Choosing the appropriate data model
The “MCU/DSP Separation” model involves discrete and often different tasks running on each core. One core is assigned all “MCU-type” activities, such as graphics overlays, networking management, and flow control. Additionally, this core houses the operating system, if one is used. Meanwhile, the second core is dedicated to the high-intensity DSP functions of the application. For example, compressed data may transfer over the network via the first core. Received packets can then feed the second core, which in turn performs audio and video processing.

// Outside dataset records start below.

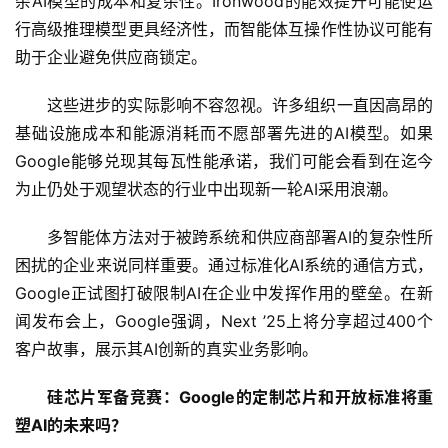
杂AI模型的成本和复杂性。Ironwood的能效提升可能使运
行高级推理模型更具经济性，而智能体互操作性协议可能有
助于企业避免供应商锁定。
这些进步的实际影响不容忽视。许多组织一直因高昂的
基础设施成本和能源消耗而不愿部署先进的AI模型。如果
Google能够兑现其每瓦性能承诺，我们可能会看到在迄今
为止仍处于观望状态的行业中出现新一轮AI采用浪潮。
多智能体方法对于被跨系统和供应商部署AI的复杂性所
困扰的企业来说同样重要。通过标准化AI系统的通信方式，
Google正试图打破限制AI在企业中发挥作用的壁垒。在新
闻发布会上，Google强调，Next ’25上将分享超过400个
客户故事，展示其AI创新的真实业务影响。
硅芯片军备竞赛：Google的定制芯片和开放标准将重
塑AI的未来吗？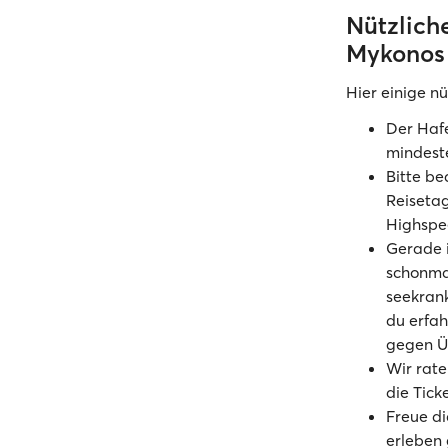
​​​​​Nütz
Mykonos
Hier einige n
Der Hafe
mindeste
Bitte be
Reisetag
Highspe
Gerade 
schonmal
seekrank
du erfah
gegen Ü
Wir rate
die Tick
Freue d
erleben 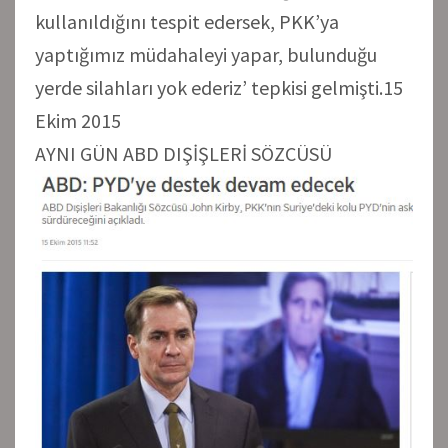
kullanıldığını tespit edersek, PKK’ya
yaptığımız müdahaleyi yapar, bulunduğu
yerde silahları yok ederiz’ tepkisi gelmişti.15
Ekim 2015
AYNI GÜN ABD DIŞİŞLERİ SÖZCÜSÜ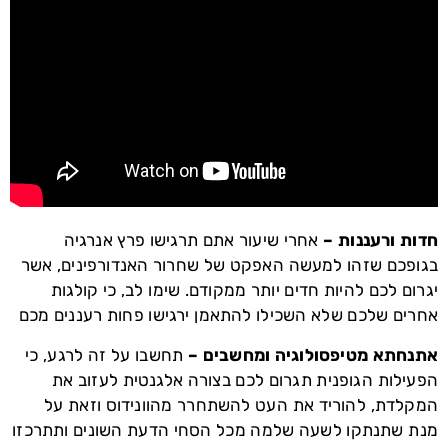
חדות ורעננות –
אחרי שיעור אתם תרגישו פרץ אנרגיה
בגופכם שזהו למעשה האפקט של שחרור האנדורפינים, אשר
יגרום לכם להיות חדים יותר ממקודם. שימו לב, כי קולגות
אחרים שלכם שלא השכילו להתאמן ירגישו פחות רעננים מכם
אתנחתא מטיפסולוגיה ומחשבים –
תחשבו על זה לרגע, כי
הפעילות הגופנית תגרום לכם בצורה אלגנטית לעזוב את
המקלדת, להוריד את העט להשתחרר מהוונידוס וזאת על
מנת שתנתקו לשעה שלמה מכל הסחי הדעת השונים ותתרכזו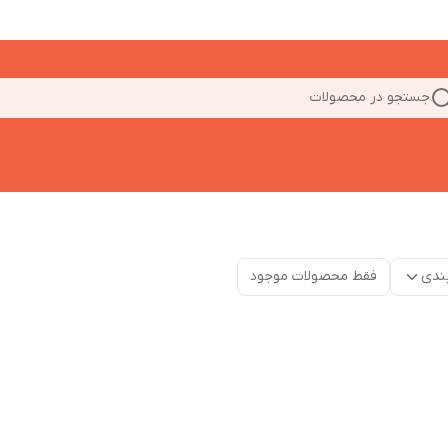
جستجو در محصولات
ندی
فقط محصولات موجود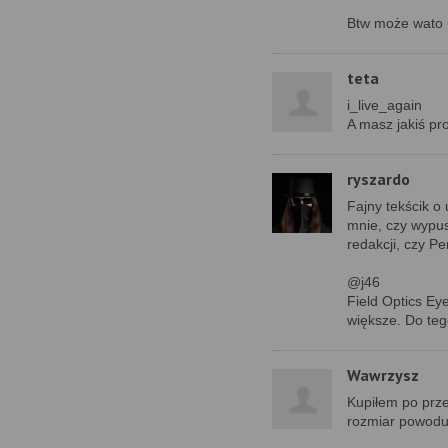
Btw może wato u
teta
i_live_again
A masz jakiś p
ryszardo
Fajny tekścik o
mnie, czy wypus
redakcji, czy P
@j46
Field Optics Eye
większe. Do te
Wawrzysz
Kupiłem po prze
rozmiar powodu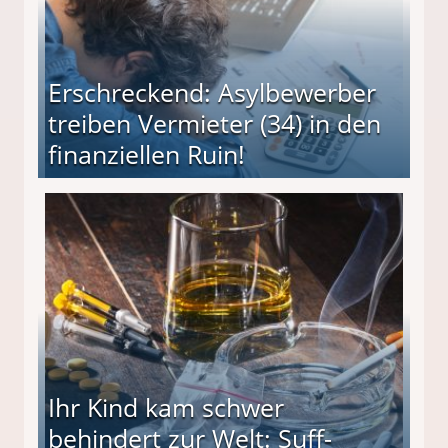
Erschreckend: Asylbewerber
treiben Vermieter (34) in den
finanziellen Ruin!
ieter (34) in den finanziellen Ruin!
Ihr Kind kam schwer
behindert zur Welt: Suff-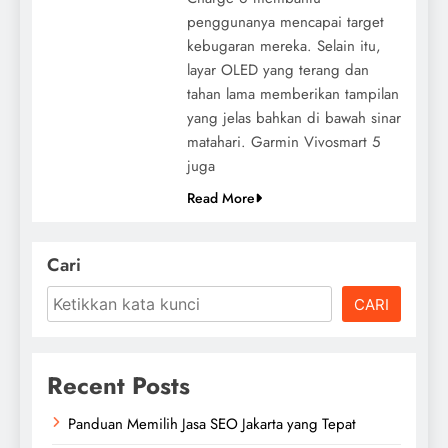
penggunanya mencapai target
kebugaran mereka. Selain itu,
layar OLED yang terang dan
tahan lama memberikan tampilan
yang jelas bahkan di bawah sinar
matahari. Garmin Vivosmart 5
juga
Read More
Cari
CARI
Recent Posts
Panduan Memilih Jasa SEO Jakarta yang Tepat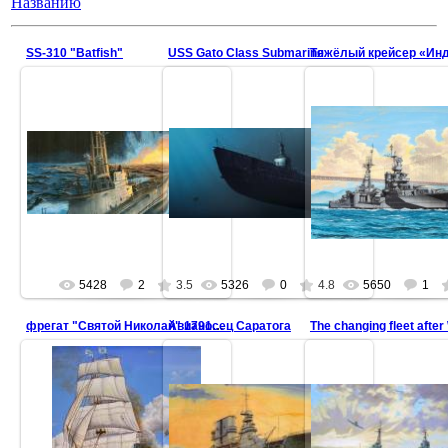
Названию
SS-310 "Batfish"
USS Gato Class Submarine
5428
2
3.5
5326
0
4.8
5650
1
Авианосец Саратога
фрегат "Святой Николай" 1791 год бой с турками ...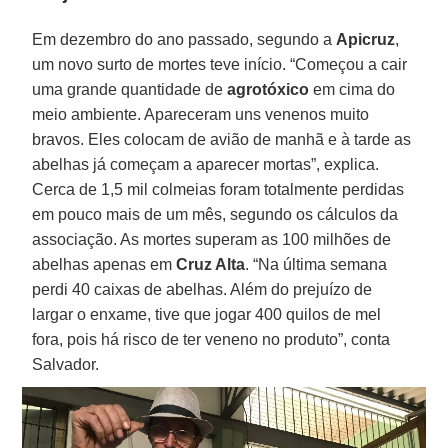
Em dezembro do ano passado, segundo a
Apicruz
,
um novo surto de mortes teve início. “Começou a cair
uma grande quantidade de
agrotóxico
em cima do
meio ambiente. Apareceram uns venenos muito
bravos. Eles colocam de avião de manhã e à tarde as
abelhas já começam a aparecer mortas”, explica.
Cerca de 1,5 mil colmeias foram totalmente perdidas
em pouco mais de um mês, segundo os cálculos da
associação. As mortes superam as 100 milhões de
abelhas apenas em
Cruz Alta
. “Na última semana
perdi 40 caixas de abelhas. Além do prejuízo de
largar o enxame, tive que jogar 400 quilos de mel
fora, pois há risco de ter veneno no produto”, conta
Salvador.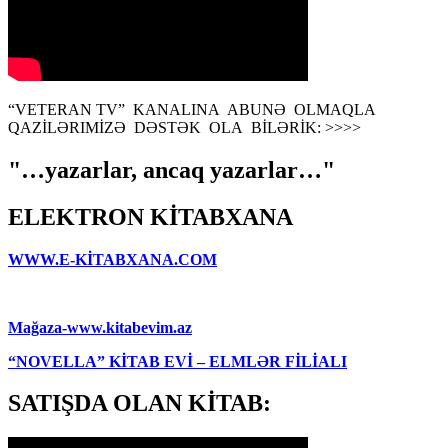
“VETERAN TV” KANALINA ABUNƏ OLMAQLA
QAZİLƏRIMİZƏ DƏSTƏK OLA BİLƏRİK: >>>>
"…yazarlar, ancaq yazarlar…"
ELEKTRON KİTABXANA
WWW.E-KİTABXANA.COM
Mağaza-www.kitabevim.az
“NOVELLA” KİTAB EVİ – ELMLƏR FİLİALI
SATIŞDA OLAN KİTAB:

This model is well suited to companies that employ separate task-based teams for their software development. The ability to have a “Control Team” and a “DSP Team” allows development to be accomplished in parallel, reducing critical-path dependencies in the project. This programming model also aids the testing and validation phases of the design. For example, code changes on one core do not necessarily invalidate testing efforts already completed on the other core. In addition, having identical cores available allows for the possibility of re-allocating any “unused” processing bandwidth on either core across different functions and tasks.
In the “Serial Processing” usage model, the first core performs a number of control and computational stages on the input data set, and then passes an intermediate data stream to the second core for final processing. A variation of this method partitions tasks across each core in such a way that intermediate data actually moves between cores several times before the final result is achieved. An algorithm well suited to this usage model is MPEG encoding or decoding.
The “Split Processing” model provides a more balanced usage of each core. Because there are two identical cores in a symmetric processor, traditional compute-intensive applications can be divided equally across each. Architectural features like copious on-chip memory, wide internal data paths and high-bandwidth DMA controllers all contribute to the success of systems based on “split processing.” In this model, code running on each core is identical; only the data being processed is different. In a channel-streaming application, this would mean that half of the channels are processed by the first core, while the other half are processed by the second core. As another example, in a video or imaging application, alternate frames may be processed by each core.
Even when an application fits on a single core processor, the dual-core system can be exploited to reduce overall energy consumption. As an example, if an application requires a 600 MHz clock speed to run on a single-core processor like the ADSP-BF533, it must also operate at a higher voltage (1.2V) in order to attain that speed. However, if the same application is partitioned across a dual-core device like the BF561, each core can run at around 300 MHz, and the voltage on each core can be lowered significantly – to 0.8V! Because power dissipation is proportional to frequency and to the square of operating voltage, this voltage reduction from 1.2V to 0.8V (coupled with the frequency reduction from 600 MHz to 300 MHz) can have a marked impact, actually saving energy compared with the single-core solution.
David Katz and Rick Gentile are senior DSP applications engineers at Analog Devices, Inc.